Gryllus assimilis occurs in the West Indies, southern United States, Mexico and parts of South America (Ecuador, Peru, Bolivia, Paraguay and North of Argentina). In the United States, it is limited to Florida and southern Texas. Its typical habitat is weedy fields, roadside verges, lawns and rough pasture.

==Life cycle==
Females deposit as many as 400 eggs via an ovipositor into damp soil.
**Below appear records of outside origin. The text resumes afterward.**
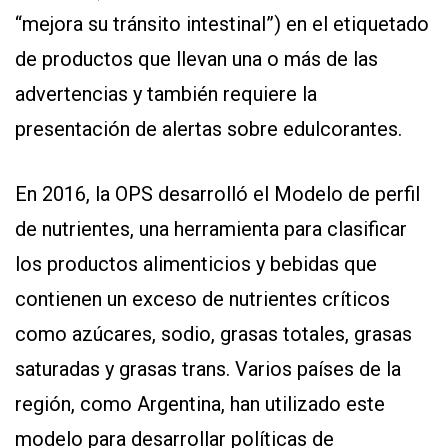
“mejora su tránsito intestinal”) en el etiquetado
de productos que llevan una o más de las
advertencias y también requiere la
presentación de alertas sobre edulcorantes.
En 2016, la OPS desarrolló el Modelo de perfil
de nutrientes, una herramienta para clasificar
los productos alimenticios y bebidas que
contienen un exceso de nutrientes críticos
como azúcares, sodio, grasas totales, grasas
saturadas y grasas trans. Varios países de la
región, como Argentina, han utilizado este
modelo para desarrollar políticas de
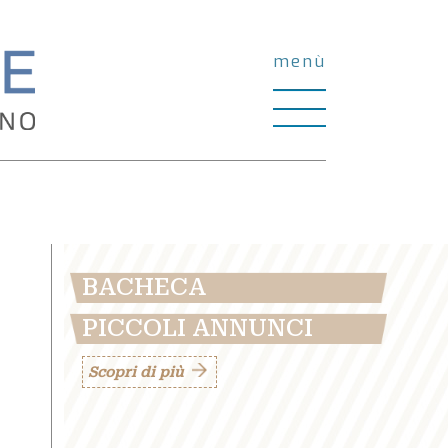
menù
BACHECA
PICCOLI ANNUNCI
Scopri di più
At suitably warm temperatures (between 25 C and 30 C , eggs usually hatch in about eleven days. Nymphal stages take place for another three six to seven weeks, at which point the insect reaches sexual maturity and the males begin calling for females. Eggs are often consumed cannibalistically by adults searching the soil for food.

==As pests==
Crickets of this species are considered pests in vegetable and flower gardens as well as in citrus nurseries. In the past they have been controlled by fumigating the soil with calcium cyanide, a highly toxic poison.

==Call==
The call, issued only by the male, is a short, pulsed chirp emitted at intervals of about one second. The pulse rate is rapid and the intervals between the pulses brief, so each chirp sounds like a continuous sound.

==Diseases==
The Jamaican field cricket is immune to cricket paralysis virus, a disease which swept through the cricket rearing industry in 2010 and devastated the existing stock of the commonly-purchased and very similar house crickets in the United States and Europe. This has led to the Jamaican field cricket becoming the latest "standard" cricket available for purchase as a food for pets.

== Confusion of Gryllus locorojo with Gryllus assimilis ==
The other species, Gryllus locorojo, different morphologically and by its songs, also known as "crazy red" or "banana cricket", is often confused with Gryllus assimilis. Gryllus locorojo has a medium-large body, long or short winged, typically reddish/brownish colored head with three or four longitudinal stripes visible even in specimens with darker heads. According to Varvara Vedenina, Russian Academy of Sciences, Moscow: "The cricket culture under name "Gryllus assimilis" came to the Moscow Zoo from the Berlin Zoo in the beginning of the 1990s. No details are known. A bit later, in 1997, the cricket eggs under name "Gryllus argentinus" came from Paris Museum of Natural History to St. Petersburg. These eggs definitely originated from Ecuador, since French colleagues returned from an expedition there. Both cultures appear to be identical". This cricket, predominantly known as "Gryllus assimilis" in Russia and Europe (sometimes also referred as "Gryllus argentinus"), was described as a new species by D.B. Weissman and D.A. Gray in 2012 and should not be confused neither with the true Gryllus assimilis nor with the true Gryllus argentinus.